## YOUR ASSIGNMENT
Output the data that follows exactly, line for line.

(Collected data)
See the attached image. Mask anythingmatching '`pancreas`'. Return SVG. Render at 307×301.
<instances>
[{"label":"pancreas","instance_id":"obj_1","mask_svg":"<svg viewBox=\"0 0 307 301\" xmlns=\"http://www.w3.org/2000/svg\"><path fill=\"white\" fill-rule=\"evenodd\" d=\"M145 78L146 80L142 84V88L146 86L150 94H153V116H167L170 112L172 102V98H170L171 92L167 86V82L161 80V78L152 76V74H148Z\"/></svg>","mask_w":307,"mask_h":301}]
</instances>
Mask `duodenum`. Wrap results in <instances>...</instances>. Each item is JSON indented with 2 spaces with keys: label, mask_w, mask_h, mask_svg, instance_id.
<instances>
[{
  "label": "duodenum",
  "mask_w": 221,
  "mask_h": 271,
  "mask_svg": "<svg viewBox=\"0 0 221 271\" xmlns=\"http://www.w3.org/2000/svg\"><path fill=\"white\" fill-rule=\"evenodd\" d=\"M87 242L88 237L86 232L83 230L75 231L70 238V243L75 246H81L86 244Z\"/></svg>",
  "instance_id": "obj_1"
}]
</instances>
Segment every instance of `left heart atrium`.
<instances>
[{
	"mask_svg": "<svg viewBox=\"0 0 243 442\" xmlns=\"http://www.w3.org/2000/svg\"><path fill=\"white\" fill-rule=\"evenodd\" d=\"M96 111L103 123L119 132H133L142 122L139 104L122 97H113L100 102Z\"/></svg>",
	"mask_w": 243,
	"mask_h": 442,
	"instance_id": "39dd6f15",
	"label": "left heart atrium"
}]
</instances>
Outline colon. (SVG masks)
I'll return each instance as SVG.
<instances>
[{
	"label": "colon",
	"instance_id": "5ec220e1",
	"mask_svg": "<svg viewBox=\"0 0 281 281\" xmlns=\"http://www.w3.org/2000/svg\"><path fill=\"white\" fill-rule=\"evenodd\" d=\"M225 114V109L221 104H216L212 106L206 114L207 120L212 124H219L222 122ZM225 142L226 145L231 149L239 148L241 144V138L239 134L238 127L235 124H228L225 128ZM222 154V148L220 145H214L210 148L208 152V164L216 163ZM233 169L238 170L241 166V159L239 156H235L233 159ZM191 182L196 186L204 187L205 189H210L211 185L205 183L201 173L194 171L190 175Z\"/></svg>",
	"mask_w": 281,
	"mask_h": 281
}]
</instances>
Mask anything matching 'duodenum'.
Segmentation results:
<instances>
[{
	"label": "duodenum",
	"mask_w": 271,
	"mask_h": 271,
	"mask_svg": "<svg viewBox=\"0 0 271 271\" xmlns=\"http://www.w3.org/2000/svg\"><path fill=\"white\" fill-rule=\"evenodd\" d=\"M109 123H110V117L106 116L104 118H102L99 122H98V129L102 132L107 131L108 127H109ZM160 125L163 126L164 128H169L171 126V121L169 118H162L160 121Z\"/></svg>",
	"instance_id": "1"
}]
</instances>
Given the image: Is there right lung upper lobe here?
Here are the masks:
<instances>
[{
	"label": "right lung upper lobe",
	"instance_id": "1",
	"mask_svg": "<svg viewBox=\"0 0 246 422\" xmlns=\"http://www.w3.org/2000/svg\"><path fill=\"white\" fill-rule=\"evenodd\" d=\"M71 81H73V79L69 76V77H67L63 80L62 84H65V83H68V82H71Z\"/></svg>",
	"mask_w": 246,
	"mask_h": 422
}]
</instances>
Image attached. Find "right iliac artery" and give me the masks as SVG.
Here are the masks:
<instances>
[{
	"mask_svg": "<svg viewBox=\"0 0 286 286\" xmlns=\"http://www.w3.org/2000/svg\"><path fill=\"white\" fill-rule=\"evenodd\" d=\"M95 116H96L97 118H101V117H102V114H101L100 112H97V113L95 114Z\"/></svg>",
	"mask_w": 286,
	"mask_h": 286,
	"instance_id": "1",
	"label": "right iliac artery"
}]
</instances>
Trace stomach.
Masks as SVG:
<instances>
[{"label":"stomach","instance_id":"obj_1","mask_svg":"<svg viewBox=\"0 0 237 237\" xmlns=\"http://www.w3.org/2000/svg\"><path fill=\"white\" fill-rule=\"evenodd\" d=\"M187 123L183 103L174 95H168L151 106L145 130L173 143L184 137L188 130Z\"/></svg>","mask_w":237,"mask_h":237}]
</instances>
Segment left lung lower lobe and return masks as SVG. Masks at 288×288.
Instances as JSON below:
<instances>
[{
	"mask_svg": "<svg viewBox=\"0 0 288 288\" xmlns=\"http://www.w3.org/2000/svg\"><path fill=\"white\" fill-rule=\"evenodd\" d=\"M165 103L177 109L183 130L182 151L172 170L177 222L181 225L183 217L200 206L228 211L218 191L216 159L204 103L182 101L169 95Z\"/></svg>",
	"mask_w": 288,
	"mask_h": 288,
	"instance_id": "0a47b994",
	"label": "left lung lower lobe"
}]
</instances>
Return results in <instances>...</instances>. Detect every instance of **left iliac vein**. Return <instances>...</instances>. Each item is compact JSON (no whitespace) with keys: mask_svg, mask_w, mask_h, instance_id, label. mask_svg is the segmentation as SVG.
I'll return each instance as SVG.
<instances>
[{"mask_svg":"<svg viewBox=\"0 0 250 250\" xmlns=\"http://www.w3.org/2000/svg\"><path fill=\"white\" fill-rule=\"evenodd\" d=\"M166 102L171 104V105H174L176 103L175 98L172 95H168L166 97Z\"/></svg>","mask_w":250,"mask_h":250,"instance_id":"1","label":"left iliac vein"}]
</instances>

## ANSWER AREA
See the attached image. Mask anythingmatching '`pancreas`'. Return SVG. Render at 307×301.
<instances>
[{"label":"pancreas","instance_id":"obj_1","mask_svg":"<svg viewBox=\"0 0 307 301\" xmlns=\"http://www.w3.org/2000/svg\"><path fill=\"white\" fill-rule=\"evenodd\" d=\"M145 78L146 80L142 84V88L146 86L150 94H153V116H167L170 112L172 102V98H170L171 92L167 86V82L161 80V78L152 76V74H148Z\"/></svg>","mask_w":307,"mask_h":301}]
</instances>
Mask `duodenum`. Wrap results in <instances>...</instances>. Each item is JSON indented with 2 spaces with keys: label, mask_w, mask_h, mask_svg, instance_id.
<instances>
[{
  "label": "duodenum",
  "mask_w": 221,
  "mask_h": 271,
  "mask_svg": "<svg viewBox=\"0 0 221 271\" xmlns=\"http://www.w3.org/2000/svg\"><path fill=\"white\" fill-rule=\"evenodd\" d=\"M87 242L88 237L86 232L83 230L75 231L70 238V243L75 246H81L86 244Z\"/></svg>",
  "instance_id": "obj_1"
}]
</instances>
Segment every instance of `left heart atrium`.
<instances>
[{
	"mask_svg": "<svg viewBox=\"0 0 243 442\" xmlns=\"http://www.w3.org/2000/svg\"><path fill=\"white\" fill-rule=\"evenodd\" d=\"M96 111L103 123L119 132H133L142 122L139 104L122 97H113L100 102Z\"/></svg>",
	"mask_w": 243,
	"mask_h": 442,
	"instance_id": "39dd6f15",
	"label": "left heart atrium"
}]
</instances>
Outline colon. (SVG masks)
I'll return each instance as SVG.
<instances>
[{
	"label": "colon",
	"instance_id": "5ec220e1",
	"mask_svg": "<svg viewBox=\"0 0 281 281\" xmlns=\"http://www.w3.org/2000/svg\"><path fill=\"white\" fill-rule=\"evenodd\" d=\"M225 114V109L221 104H216L212 106L206 114L207 120L212 124H219L222 122ZM225 142L226 145L231 149L239 148L241 144V138L239 134L238 127L235 124H228L225 128ZM222 154V148L220 145H214L210 148L208 152V164L216 163ZM233 169L238 170L241 166V159L239 156H235L233 159ZM191 182L196 186L204 187L205 189H210L211 185L205 183L201 173L194 171L190 175Z\"/></svg>",
	"mask_w": 281,
	"mask_h": 281
}]
</instances>
Mask anything matching 'duodenum'.
Segmentation results:
<instances>
[{
	"label": "duodenum",
	"mask_w": 271,
	"mask_h": 271,
	"mask_svg": "<svg viewBox=\"0 0 271 271\" xmlns=\"http://www.w3.org/2000/svg\"><path fill=\"white\" fill-rule=\"evenodd\" d=\"M109 123H110V117L106 116L104 118H102L99 122H98V129L102 132L107 131L108 127H109ZM160 125L163 126L164 128H169L171 126V121L169 118H162L160 121Z\"/></svg>",
	"instance_id": "1"
}]
</instances>
Given the image: Is there right lung upper lobe here?
Here are the masks:
<instances>
[{
	"label": "right lung upper lobe",
	"instance_id": "1",
	"mask_svg": "<svg viewBox=\"0 0 246 422\" xmlns=\"http://www.w3.org/2000/svg\"><path fill=\"white\" fill-rule=\"evenodd\" d=\"M71 81H73V79L69 76V77H67L63 80L62 84H65V83H68V82H71Z\"/></svg>",
	"mask_w": 246,
	"mask_h": 422
}]
</instances>
Image attached. Find "right iliac artery" and give me the masks as SVG.
Here are the masks:
<instances>
[{
	"mask_svg": "<svg viewBox=\"0 0 286 286\" xmlns=\"http://www.w3.org/2000/svg\"><path fill=\"white\" fill-rule=\"evenodd\" d=\"M95 116H96L97 118H101V117H102V114H101L100 112H97V113L95 114Z\"/></svg>",
	"mask_w": 286,
	"mask_h": 286,
	"instance_id": "1",
	"label": "right iliac artery"
}]
</instances>
Trace stomach.
Masks as SVG:
<instances>
[{"label":"stomach","instance_id":"obj_1","mask_svg":"<svg viewBox=\"0 0 237 237\" xmlns=\"http://www.w3.org/2000/svg\"><path fill=\"white\" fill-rule=\"evenodd\" d=\"M187 123L183 103L174 95H168L151 106L145 130L173 143L184 137L188 130Z\"/></svg>","mask_w":237,"mask_h":237}]
</instances>
Segment left lung lower lobe and return masks as SVG. Masks at 288×288.
Instances as JSON below:
<instances>
[{
	"mask_svg": "<svg viewBox=\"0 0 288 288\" xmlns=\"http://www.w3.org/2000/svg\"><path fill=\"white\" fill-rule=\"evenodd\" d=\"M165 103L177 109L183 130L182 151L172 170L177 222L181 225L183 217L200 206L228 211L218 191L216 159L204 103L182 101L169 95Z\"/></svg>",
	"mask_w": 288,
	"mask_h": 288,
	"instance_id": "0a47b994",
	"label": "left lung lower lobe"
}]
</instances>
Return results in <instances>...</instances>. Detect every instance of **left iliac vein**. Return <instances>...</instances>. Each item is compact JSON (no whitespace) with keys: mask_svg, mask_w, mask_h, instance_id, label. mask_svg is the segmentation as SVG.
I'll return each instance as SVG.
<instances>
[{"mask_svg":"<svg viewBox=\"0 0 250 250\" xmlns=\"http://www.w3.org/2000/svg\"><path fill=\"white\" fill-rule=\"evenodd\" d=\"M166 102L171 104V105H174L176 103L175 98L172 95H168L166 97Z\"/></svg>","mask_w":250,"mask_h":250,"instance_id":"1","label":"left iliac vein"}]
</instances>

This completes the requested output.